Social media has been one of the hottest trends in technology over the last decade. It has changed the way we talk to one another. We meet online. We converse online. We share online. And we complain together, online. Market researchers were quick to seize upon the opportunities provided by mass adoption of social media. Social media and “listening in” on the social chatter helps us better understand how brands are perceived, which points the way forward towards better campaigns and better targeting.
In a January 2019 article at greenbookblog.org, Michalis Michael reports that social media analytics for market research is trending upward and may be considered part of the mainstream, at last. This observation is echoed in a new market study featured on WiseGuyReports, which expects the Social Media Analytics Market, already a $2.5 billion market as of 2016, to grow more than 25% over the period 2017 to 2025. The question is, why has it taken so long?
First, let’s think about how social media analytics actually can help market researchers. The increase in the adoption of social analytics is a natural response to the relentless, undeniable rates of social media adoption among internet users worldwide. A social analytics process would implement a set of tools to perform customer segmentation & targeting, competitor benchmarking, multichannel campaign management, and customer behavioral analysis.
When you combine the monitoring of social media with the prowess of data analytics, you can achieve a virtually omniscient perspective, both wide-angle and telescopic views into the social space, where customers are candidly sharing their experiences. Social media analytics gathers intelligence about consumer choices and motivations in real time. It is like a master key that unlocks doors into how customers feel about brands and purchases. When people “talk” on social media, they do so in a freer, unsolicited fashion. In a non-interfering way, social analytics watches the conversations and sharing behaviors, then assembles and analyzes them.
With this kind of intelligence, you are in better shape to assess brand positioning and marketing campaign strategy, generate stronger reports, gather more reliable competitive intelligence, and catch new trends before they become old news. Think about how it applies to a retail context. Now, it is not farfetched to claim that social media listening reports will augment traditional retail measurement reports. Such reporting will be use machine learning tools to evaluate campaigns, brand reputation status, and identify influencers and leads.
It is a no-brainer to see why MR would take an interest in social media analytics, and years ago, analysts expected the techniques to take off rapidly, but the fact is, adoption rates have not gone as smoothly or as quickly. Michalis Michael’s greenbookblog piece explains why. It boils down to four key reasons.
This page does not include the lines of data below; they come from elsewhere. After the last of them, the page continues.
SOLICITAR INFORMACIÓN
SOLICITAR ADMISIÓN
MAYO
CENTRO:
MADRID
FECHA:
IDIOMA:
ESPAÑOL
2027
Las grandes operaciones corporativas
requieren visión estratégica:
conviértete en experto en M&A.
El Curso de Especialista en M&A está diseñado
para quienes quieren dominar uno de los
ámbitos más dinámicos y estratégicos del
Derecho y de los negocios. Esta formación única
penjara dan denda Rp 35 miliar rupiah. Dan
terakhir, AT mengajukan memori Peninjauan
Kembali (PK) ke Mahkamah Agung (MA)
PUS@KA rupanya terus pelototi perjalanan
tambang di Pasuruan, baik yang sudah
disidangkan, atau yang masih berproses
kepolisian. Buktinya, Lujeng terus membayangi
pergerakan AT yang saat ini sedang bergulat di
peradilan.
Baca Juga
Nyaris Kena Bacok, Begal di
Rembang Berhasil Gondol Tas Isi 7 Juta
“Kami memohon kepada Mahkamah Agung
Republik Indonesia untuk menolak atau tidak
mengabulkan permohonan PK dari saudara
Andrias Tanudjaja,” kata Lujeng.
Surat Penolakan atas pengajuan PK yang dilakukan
First was the trust factor. Early social media monitoring tools were not as accurate as advertised, and market researchers were wary to buy in. Second was the superficial use of subscribed services, which contributed to less than useful results, and researchers assumed that social analytics didn’t really apply to their work. Third was the dissatisfying level of analysis. A researcher can rely on technology only up to a point, beyond which, human insights expertise is needed to make more sense out of the machine-driven analysis. In other words, the technology wasn’t mature enough to deliver the levels of quality promised to market researchers. Fourth was what we can call the inertia factor. Some market researchers were too stuck on the traditional methodologies they were most familiar with. Social analytics was too new, too untested, so they have been slow to adopt.
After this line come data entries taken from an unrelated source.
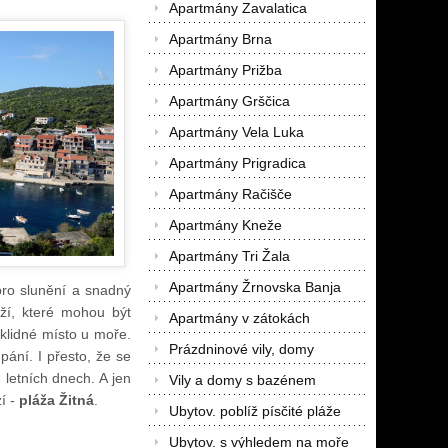
Apartmány Zavalatica
Apartmány Brna
Apartmány Prižba
Apartmány Grščica
Apartmány Vela Luka
Apartmány Prigradica
Apartmány Račišče
Apartmány Kneže
Apartmány Tri Žala
Apartmány Žrnovska Banja
pro slunění a snadný
ží, které mohou být
Apartmány v zátokách
 klidné místo u moře.
Prázdninové vily, domy
pání. I přesto, že se
 letních dnech. A jen
Vily a domy s bazénem
í -
pláža Žitná
.
Ubytov. poblíž písčité pláže
Ubytov. s výhledem na moře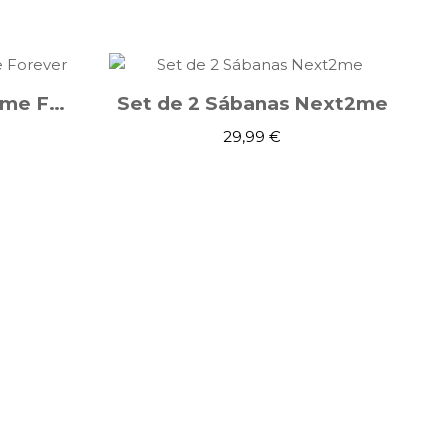
Cuna Colecho Next2me Forever
Set de 2 Sábanas Next2me
29,99 €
To be honest, the accuracy of social media monitoring technology HAS left a lot to be desired, with anemic reported accuracy rates at 60%, and lower. But accuracy rates can be improved when organizations invest properly in custom machine learning applications and effective curation of data (because if the data you are inputting into the machine learning model is irrelevant to the brand or campaign, you find yourself in the proverbial “garbage in / garbage out” jam). If social media analytics is really going to stay in the mainstream, vendors are going to have to prove that they can gather the right data and raise accuracy rates to the 80% range. Achieve that with reliability and consistency, and the researchers will come flocking en masse, with open arms.
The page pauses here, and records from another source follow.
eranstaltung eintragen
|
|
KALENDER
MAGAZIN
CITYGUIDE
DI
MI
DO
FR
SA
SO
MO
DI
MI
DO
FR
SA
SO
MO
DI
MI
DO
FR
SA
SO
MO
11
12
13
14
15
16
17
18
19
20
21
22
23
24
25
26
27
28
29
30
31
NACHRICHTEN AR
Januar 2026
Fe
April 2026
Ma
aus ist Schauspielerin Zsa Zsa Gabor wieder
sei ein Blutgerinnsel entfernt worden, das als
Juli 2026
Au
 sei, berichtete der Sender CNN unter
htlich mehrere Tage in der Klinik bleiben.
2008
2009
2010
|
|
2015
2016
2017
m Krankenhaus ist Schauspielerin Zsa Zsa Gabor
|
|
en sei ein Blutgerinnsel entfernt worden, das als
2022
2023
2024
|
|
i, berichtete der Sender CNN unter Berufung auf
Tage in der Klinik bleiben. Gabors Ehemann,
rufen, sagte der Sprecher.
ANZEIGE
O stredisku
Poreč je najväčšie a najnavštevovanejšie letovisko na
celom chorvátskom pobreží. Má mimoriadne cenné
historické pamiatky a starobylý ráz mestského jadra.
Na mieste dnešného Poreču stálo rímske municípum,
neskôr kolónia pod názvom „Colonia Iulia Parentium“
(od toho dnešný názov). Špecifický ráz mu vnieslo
Finally, it is wise to not set expectations too high. Social media analytics should not be conceived as a replacement technology. You still need good old human expertise, and the “old school” measurements of consumer sentiment and purchasing habits are not going to become passé anytime soon. What’s most needed is a hybrid strategy that merges the strengths of all analytical approaches. Find the role that social analytics can play best according to your needs, and let it add value to your existing reports.